* [Problem]
If a line of the records contains the string "Felix", copy it out.

Data entries
◆ ◆ ◆
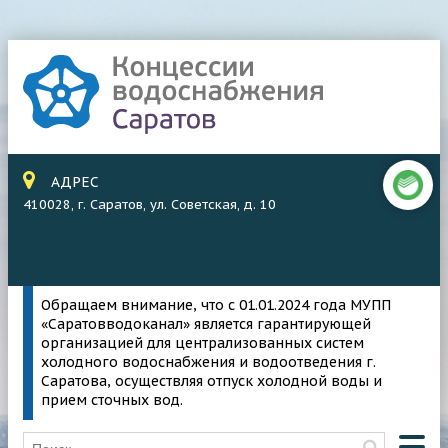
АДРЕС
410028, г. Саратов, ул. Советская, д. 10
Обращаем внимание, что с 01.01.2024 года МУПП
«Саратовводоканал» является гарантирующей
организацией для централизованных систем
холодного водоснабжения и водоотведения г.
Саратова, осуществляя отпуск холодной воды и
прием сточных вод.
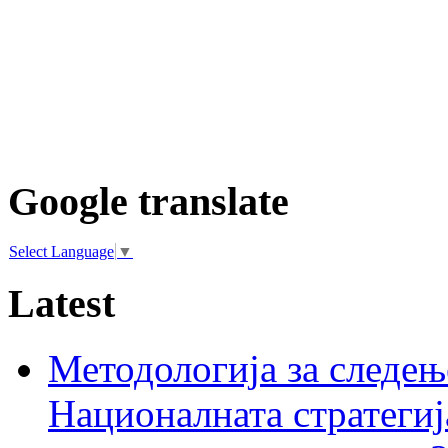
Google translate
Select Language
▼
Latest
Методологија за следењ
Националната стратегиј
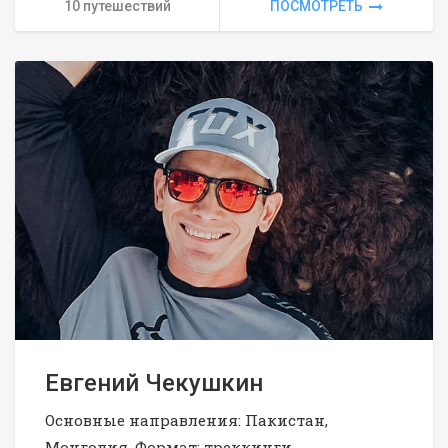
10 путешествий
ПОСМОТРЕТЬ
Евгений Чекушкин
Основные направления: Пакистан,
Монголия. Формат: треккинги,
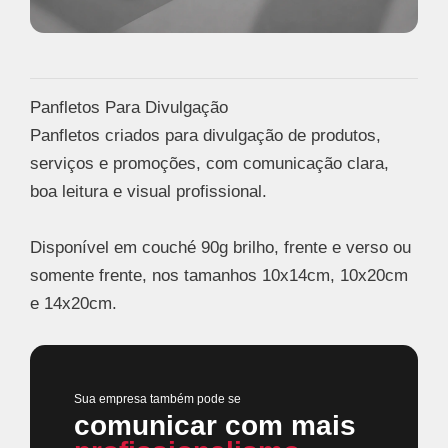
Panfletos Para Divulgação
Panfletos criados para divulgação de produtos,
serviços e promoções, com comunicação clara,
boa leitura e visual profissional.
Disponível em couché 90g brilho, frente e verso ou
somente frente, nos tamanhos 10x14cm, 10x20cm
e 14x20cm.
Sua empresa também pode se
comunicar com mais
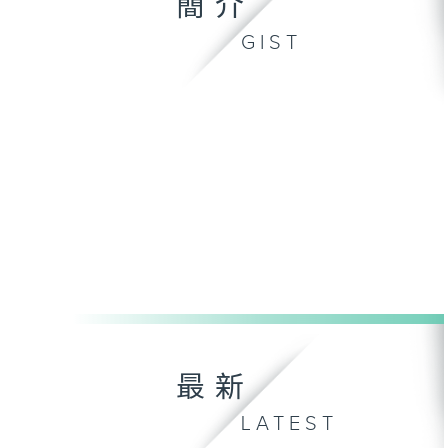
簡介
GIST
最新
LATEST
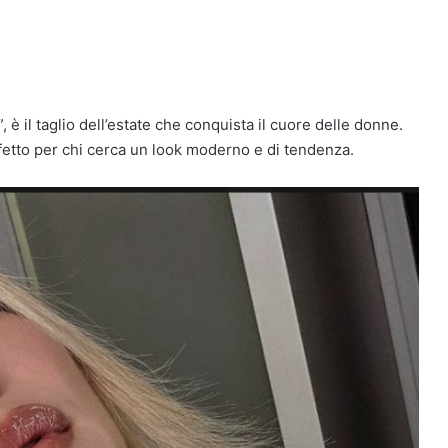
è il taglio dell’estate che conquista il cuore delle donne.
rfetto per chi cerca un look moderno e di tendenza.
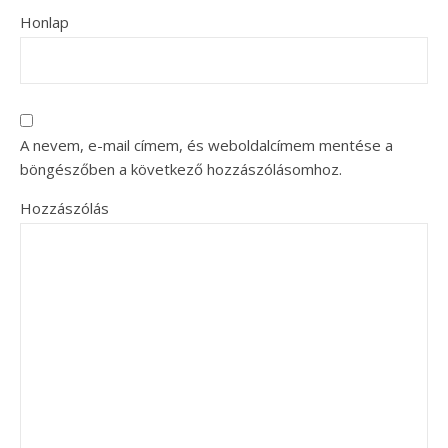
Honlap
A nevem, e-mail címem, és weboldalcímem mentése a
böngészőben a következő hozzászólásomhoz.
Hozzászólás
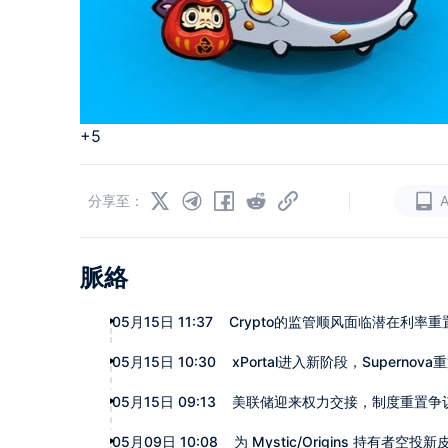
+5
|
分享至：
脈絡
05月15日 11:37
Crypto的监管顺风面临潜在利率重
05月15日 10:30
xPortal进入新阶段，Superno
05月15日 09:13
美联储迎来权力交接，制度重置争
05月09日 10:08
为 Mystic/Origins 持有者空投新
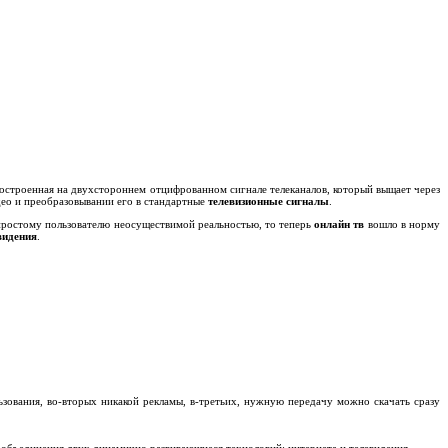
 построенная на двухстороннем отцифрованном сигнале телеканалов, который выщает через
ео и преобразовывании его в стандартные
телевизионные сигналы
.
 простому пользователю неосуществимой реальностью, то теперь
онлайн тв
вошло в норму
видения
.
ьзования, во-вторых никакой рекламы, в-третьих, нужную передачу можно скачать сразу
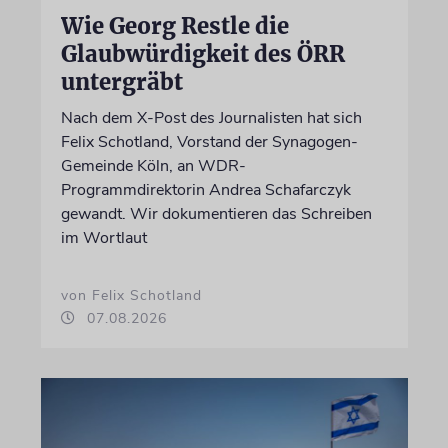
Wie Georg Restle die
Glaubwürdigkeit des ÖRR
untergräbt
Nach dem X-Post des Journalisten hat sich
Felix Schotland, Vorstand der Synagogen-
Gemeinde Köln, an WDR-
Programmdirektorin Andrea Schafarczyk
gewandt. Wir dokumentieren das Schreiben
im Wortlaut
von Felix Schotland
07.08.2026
◆ ◆ ◆
* [Result below]
Felix Schotland, Vorstand der Synagogen-
von Felix Schotland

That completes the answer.